WHAT NEEDS TO BE DONE :: Starting at the line containing "ex ayatolá y" and ending at the line containing "Décoration et jeux", transcribe the listing below exactly. Keep both end lines, skip the pictures, and copy nothing else.
______
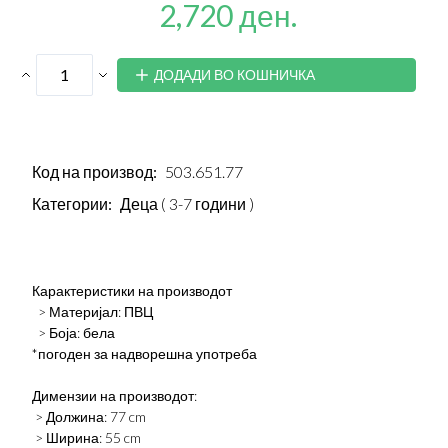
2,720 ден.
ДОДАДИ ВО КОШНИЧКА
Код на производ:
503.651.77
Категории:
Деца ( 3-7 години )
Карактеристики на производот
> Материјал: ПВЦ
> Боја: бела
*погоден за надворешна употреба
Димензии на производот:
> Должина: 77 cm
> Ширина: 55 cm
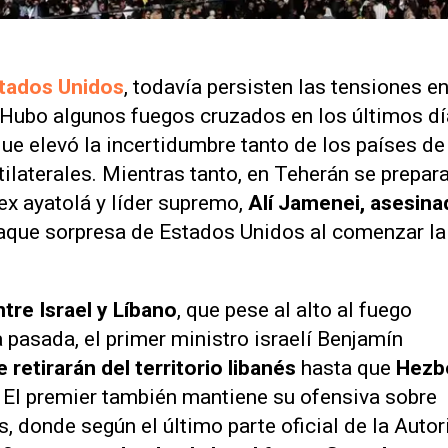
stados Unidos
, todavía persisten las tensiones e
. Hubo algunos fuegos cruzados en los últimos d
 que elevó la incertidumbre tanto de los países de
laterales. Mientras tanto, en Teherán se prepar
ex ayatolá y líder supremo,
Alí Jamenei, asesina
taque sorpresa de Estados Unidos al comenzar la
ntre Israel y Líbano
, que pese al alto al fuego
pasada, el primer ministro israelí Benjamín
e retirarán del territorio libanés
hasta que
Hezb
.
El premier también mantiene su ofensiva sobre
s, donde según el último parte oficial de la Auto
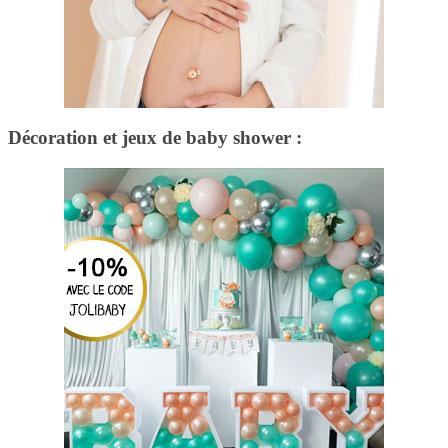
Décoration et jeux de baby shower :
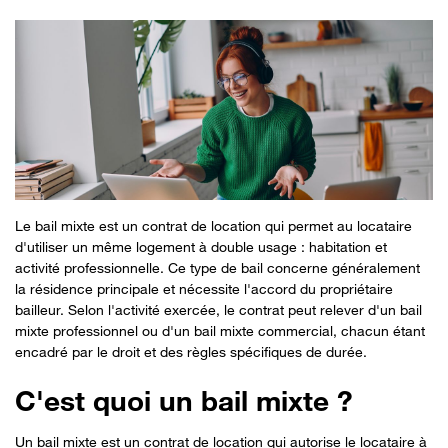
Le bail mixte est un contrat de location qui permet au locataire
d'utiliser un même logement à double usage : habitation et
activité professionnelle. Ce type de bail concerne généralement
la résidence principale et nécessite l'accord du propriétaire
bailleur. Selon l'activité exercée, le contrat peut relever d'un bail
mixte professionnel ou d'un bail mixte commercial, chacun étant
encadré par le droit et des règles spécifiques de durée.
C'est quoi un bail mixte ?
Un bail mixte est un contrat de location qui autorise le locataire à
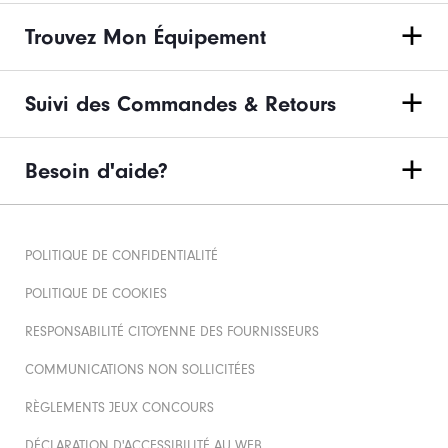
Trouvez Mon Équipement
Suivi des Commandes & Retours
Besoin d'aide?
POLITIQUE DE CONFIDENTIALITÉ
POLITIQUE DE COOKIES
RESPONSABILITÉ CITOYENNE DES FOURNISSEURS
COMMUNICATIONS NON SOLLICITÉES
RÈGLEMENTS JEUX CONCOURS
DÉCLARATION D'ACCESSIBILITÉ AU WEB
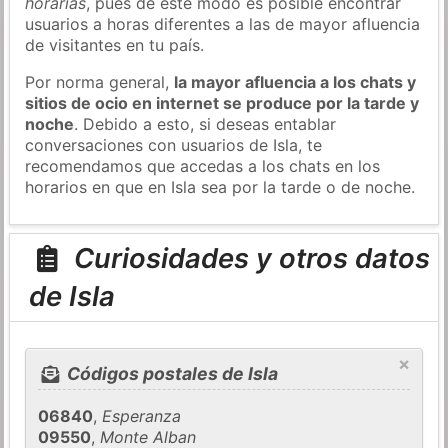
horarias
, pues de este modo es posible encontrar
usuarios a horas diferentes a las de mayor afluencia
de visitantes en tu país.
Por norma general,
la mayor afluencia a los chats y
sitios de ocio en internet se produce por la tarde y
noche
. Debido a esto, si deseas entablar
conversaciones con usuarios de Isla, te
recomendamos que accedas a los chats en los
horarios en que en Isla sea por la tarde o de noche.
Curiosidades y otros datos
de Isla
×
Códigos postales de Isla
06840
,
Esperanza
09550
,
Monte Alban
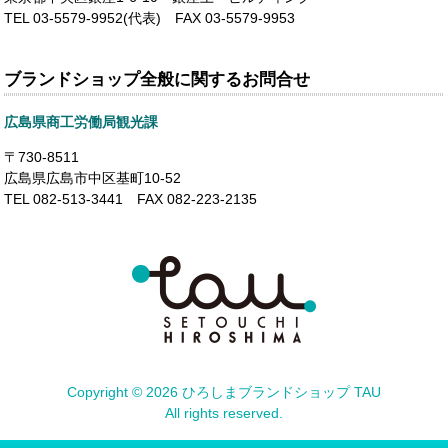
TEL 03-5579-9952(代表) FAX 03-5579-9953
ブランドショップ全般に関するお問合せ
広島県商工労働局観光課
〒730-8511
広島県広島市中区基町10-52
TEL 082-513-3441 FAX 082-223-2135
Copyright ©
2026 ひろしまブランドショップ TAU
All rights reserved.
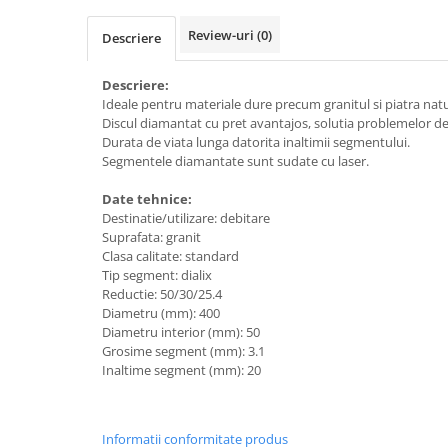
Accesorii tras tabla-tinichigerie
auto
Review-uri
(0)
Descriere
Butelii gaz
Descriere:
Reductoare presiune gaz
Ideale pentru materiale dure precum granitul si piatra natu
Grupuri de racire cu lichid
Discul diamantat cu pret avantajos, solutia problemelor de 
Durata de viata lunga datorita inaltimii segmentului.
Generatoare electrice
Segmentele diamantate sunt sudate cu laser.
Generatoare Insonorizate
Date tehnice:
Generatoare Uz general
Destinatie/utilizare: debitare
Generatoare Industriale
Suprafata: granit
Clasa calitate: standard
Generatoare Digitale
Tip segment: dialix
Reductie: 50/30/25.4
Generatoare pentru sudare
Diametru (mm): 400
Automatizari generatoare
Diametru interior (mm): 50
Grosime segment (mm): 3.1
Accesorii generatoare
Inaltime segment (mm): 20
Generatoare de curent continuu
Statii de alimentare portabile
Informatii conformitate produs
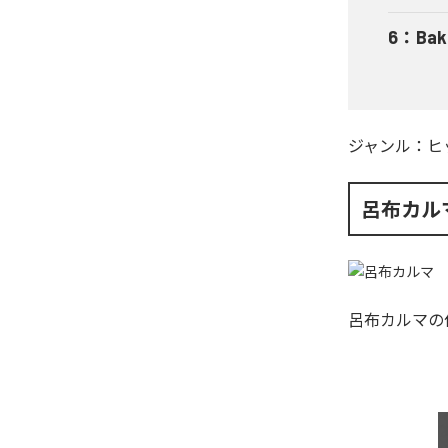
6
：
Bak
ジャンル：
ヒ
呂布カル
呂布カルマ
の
______
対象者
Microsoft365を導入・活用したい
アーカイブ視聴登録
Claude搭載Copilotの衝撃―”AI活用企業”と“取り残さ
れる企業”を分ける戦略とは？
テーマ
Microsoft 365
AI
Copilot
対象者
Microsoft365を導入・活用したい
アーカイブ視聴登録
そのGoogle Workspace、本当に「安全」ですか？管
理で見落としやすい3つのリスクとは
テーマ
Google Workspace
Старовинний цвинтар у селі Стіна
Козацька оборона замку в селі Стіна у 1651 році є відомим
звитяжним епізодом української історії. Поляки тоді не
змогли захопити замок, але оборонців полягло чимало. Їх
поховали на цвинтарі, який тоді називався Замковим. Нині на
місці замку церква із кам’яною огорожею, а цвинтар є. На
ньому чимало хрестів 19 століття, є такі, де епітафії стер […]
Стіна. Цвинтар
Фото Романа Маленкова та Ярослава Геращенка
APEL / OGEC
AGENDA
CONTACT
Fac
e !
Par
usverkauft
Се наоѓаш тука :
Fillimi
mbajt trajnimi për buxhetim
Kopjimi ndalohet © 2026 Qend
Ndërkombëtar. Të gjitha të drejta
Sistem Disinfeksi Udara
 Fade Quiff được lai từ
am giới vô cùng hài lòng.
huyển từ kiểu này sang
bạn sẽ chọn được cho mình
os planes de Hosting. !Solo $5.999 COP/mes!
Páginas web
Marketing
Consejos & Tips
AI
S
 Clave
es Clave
______
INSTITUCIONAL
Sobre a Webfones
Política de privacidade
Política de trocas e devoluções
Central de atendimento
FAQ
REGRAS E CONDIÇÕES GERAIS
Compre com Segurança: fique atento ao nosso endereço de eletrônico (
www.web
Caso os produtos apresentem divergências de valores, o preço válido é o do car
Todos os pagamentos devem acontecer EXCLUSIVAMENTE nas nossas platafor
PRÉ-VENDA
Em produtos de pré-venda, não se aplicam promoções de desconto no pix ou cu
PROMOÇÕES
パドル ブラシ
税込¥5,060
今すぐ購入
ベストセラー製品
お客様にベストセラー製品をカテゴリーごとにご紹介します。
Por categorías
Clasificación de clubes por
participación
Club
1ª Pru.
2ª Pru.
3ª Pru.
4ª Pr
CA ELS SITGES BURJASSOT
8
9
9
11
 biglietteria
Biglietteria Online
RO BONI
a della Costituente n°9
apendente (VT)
______
RESULT FOR THIS TASK ::
ex ayatolá y líder supremo,
Alí Jamenei, asesina
taque sorpresa de Estados Unidos al comenzar la
ntre Israel y Líbano
, que pese al alto al fuego
pasada, el primer ministro israelí Benjamín
e retirarán del territorio libanés
hasta que
Hezb
.
El premier también mantiene su ofensiva sobre
s, donde según el último parte oficial de la Auto
Décoration et jeux de baby shower :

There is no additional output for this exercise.